Маман-бий застыл ошеломленный. Снится все это ему, что ли? Собравшись с мыслями, он стегнул плеткой своего белого коня, крича во весь голос:

— Друзья мои, родичи, переселяйтесь! Идите на побережье Арала, в Хорезм кочуйте, по старому руслу идите, только все вместе, вместе, рука об руку…

Громовый голос Мамана заглушал вой урагана, но его слышали во всех аулах. Люди разбирали и вьючили юрты, валили дома, разоряли лачуги, гнали скот. Но вражьи нукеры настигали беглецов, поваленные дома горели, собранные жителями стада гнали к урочищам Среднего жуза. Люди, успевшие выгнать скот на край селения, оставались ни с чем. Топот копыт, блеяние отар, плач детей, потерявших родителей, крики родителей, ищущих своих детей, причитания женщин, рыдания, вздохи, горестные слова прощания — все слилось в скорбную песню горя. Далеко разносил ее ветер.
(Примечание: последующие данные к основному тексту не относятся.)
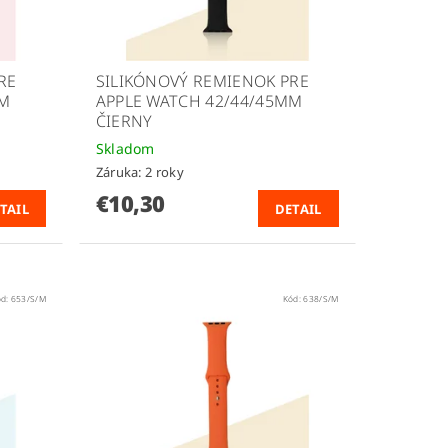
RE
SILIKÓNOVÝ REMIENOK PRE
MM
APPLE WATCH 42/44/45MM
ČIERNY
Skladom
Záruka: 2 roky
€10,30
TAIL
DETAIL
ód:
653/S/M
Kód:
638/S/M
— Будь счастлив, милый! Прощай, несчастный мой кров!

— Прощай, черная доля моя!

Сквозь чад и дым пожарищ мелькает то здесь, то там неистовый Маман-бий на своем белом коне.

Стонали степи. Горы грохотали обвалами, погребая под снегом кочующие караваны; снег без конца сыпался с неба, заметал дороги, закрывал перевалы; растерявшие листья деревья гнулись под ветром, кланялись людям, будто хотели сказать: «Вот и вы остались голыми, как и мы, и, как мы, снова оденетесь весною», свистели, шипели и с хрустом ломались, не выстояв под напором вьюги.

Старое небо плакало, не отрывая глаз от адского этого зрелища, и вместо слез сыпались и сыпались на землю белые его ресницы.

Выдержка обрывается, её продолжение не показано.